NEC claims mmWave distributed-MIMO technique triples simultaneous connections in office environments
Via NEC News room
Jan 25, 2021
Tokyo, January 25, 2021 - NEC Corporation (NEC; TSE: 6701) announced today it has demonstrated multiple highly stable simultaneous terminal connections and transmission capacity in a real office environment through distributed-MIMO (*1) in the 28 GHz millimeter-wave frequency band. This demonstration achieved approximately 3 times the number of simultaneous connections and transmission capacity compared to cases without distributed-MIMO in the 28 GHz frequency band. Moreover, transmission deterioration from obstacles was also reduced.
According to NEC research, this is the first demonstration in the industry to apply a distributed-MIMO system in the millimeter-wave frequency band in an office environment. This is expected to contribute to the construction of highly convenient 5G environments that enable simultaneous multiple connections in the future.
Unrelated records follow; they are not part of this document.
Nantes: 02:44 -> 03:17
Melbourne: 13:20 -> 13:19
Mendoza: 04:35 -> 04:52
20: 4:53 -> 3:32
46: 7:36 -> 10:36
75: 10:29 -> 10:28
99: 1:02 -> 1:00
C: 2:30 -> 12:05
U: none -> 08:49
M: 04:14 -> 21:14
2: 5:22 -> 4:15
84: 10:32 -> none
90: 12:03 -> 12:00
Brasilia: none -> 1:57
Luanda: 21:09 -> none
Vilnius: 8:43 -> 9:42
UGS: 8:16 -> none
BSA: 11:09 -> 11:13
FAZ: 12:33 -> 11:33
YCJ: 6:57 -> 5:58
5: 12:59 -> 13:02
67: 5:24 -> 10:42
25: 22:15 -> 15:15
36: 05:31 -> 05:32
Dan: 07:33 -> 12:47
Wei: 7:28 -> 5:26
Earlier this year, Japan began to commercially deploy 5G in the sub 6 frequency band and millimeter-wave frequency band, with the expectation of enhancing network performance to support 10 times more capacity than 4G, as well as higher throughput, lower latency, and multiple connections.
However, since the usable frequency band of the sub 6 frequency band is more narrow than in the millimeter-wave frequency band, Massive-MIMO (*2) systems have been introduced to expand capacity and increase the number of simultaneously connected terminals. Applying Massive-MIMO techniques to millimeter-wave frequency is considered to be optimal for applications where each terminal requires a high transmission capacity, such as indoor offices or stadium seats with high terminal density.
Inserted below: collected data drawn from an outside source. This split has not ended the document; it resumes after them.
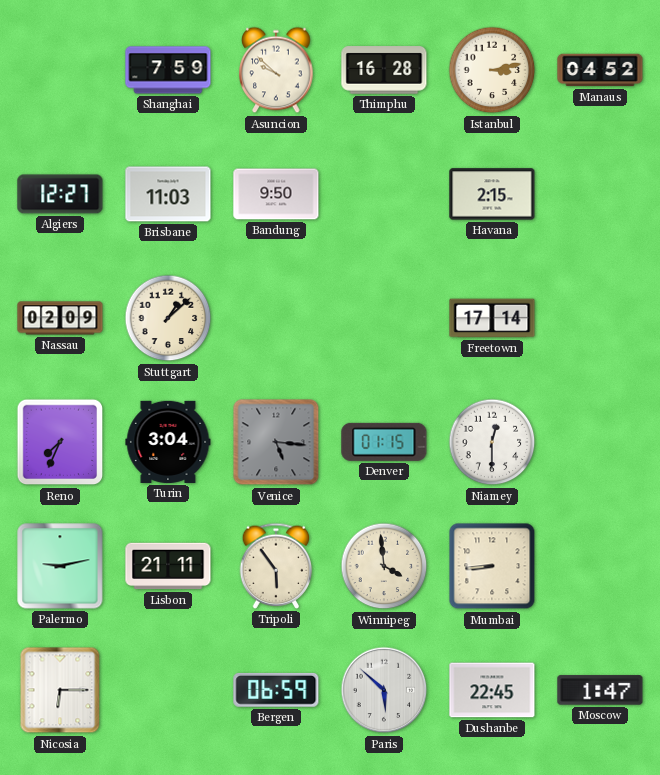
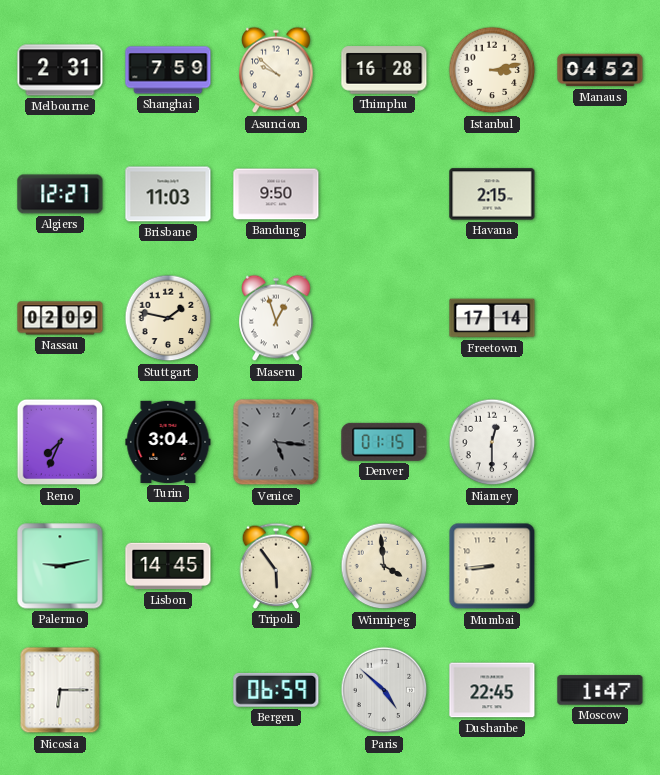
Melbourne: none -> 2:31
Stuttgart: 1:08 -> 1:47
Maseru: none -> 12:57
Lisbon: 21:11 -> 14:45
Paris: 5:52 -> 4:52
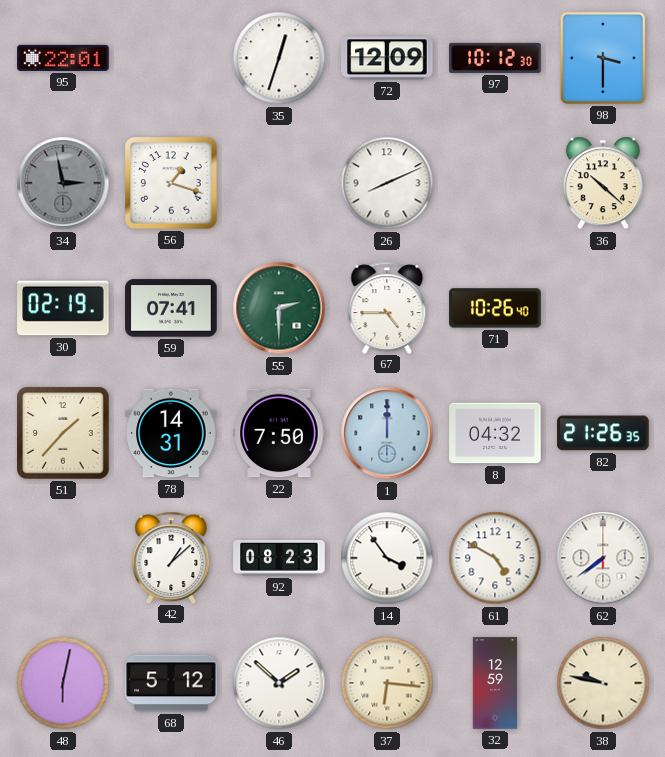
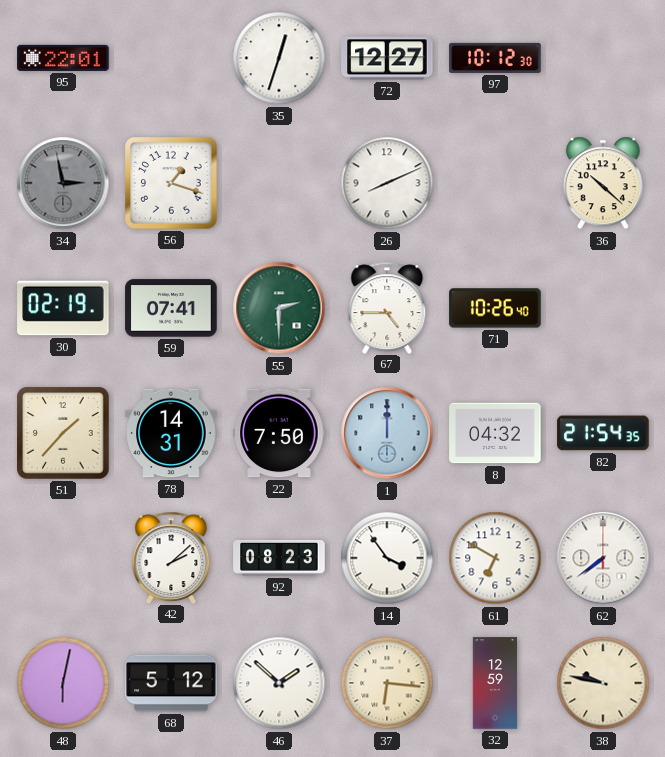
72: 12:09 -> 12:27
98: 3:30 -> none
82: 21:26 -> 21:54
42: 1:08 -> 2:08
61: 4:50 -> 6:50
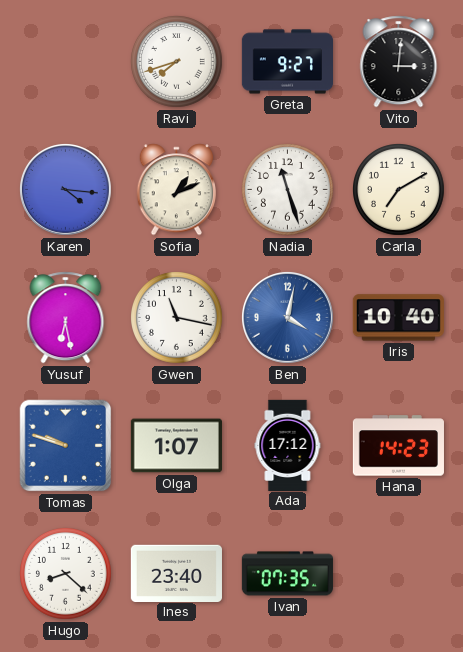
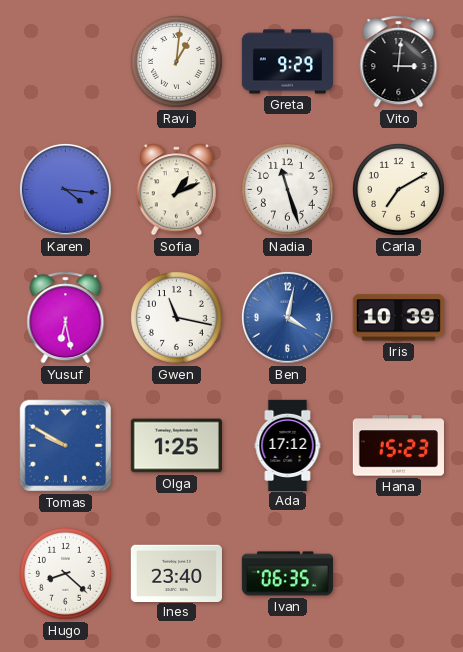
Ravi: 7:42 -> 1:01
Greta: 9:27 -> 9:29
Iris: 10:40 -> 10:39
Tomas: 9:48 -> 9:50
Olga: 1:07 -> 1:25
Hana: 14:23 -> 15:23
Ivan: 07:35 -> 06:35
However, in the millimeter-wave frequency band, challenges to applying Massive-MIMO techniques include difficulty in achieving stable connections and spatial multiplexing due to the characteristics of radio waves, such as short wavelength and large attenuation due to reflection and shielding.
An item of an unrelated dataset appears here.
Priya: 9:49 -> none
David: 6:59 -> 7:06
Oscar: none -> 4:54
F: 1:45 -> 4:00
NEC has established itself as a leader in digital beamforming technology and has commercialized Massive-MIMO in the sub 6 frequency band (*3). Moreover, NEC has developed digital coordination technology among antenna elements distributed in the millimeter-wave frequency band and conducted verification activities to solve the problems of indoor mobile communications, such as shadowing and diffraction of propagation paths (*4).
Against this background, NEC conducted propagation and transmission trials in a real office environment using a distributed-MIMO technique for the Radio Units (RU) of a 28 GHz band base station system, demonstrating simultaneous connections with multiple terminals and increased capacity. Specifically, NEC developed a technology to effectively calibrate phase and amplitude in response to the difficulty in calibrating and coordinating the phase and amplitude between distributed antennas. As a result, NEC achieved approximately 3 times the number of simultaneous connections and transmission capacity when compared to cases where a distributed-MIMO system is not used.
NEC will continue to carry out 5G demonstration experiments for enabling stable and high transmission speeds in environments where stable millimeter-wave communication is difficult due to obstacles and densely arranged terminals, such as offices and stadium seating, aiming to contribute to the development of millimeter-wave mobile access networks and building ecosystems among operators and venders.
Furthermore, NEC will continue its initiatives for creating new social value by providing "NEC Smart Connectivity" (*5) for connecting data generated by people and things and reaching beyond conventional thinking in support of network performance.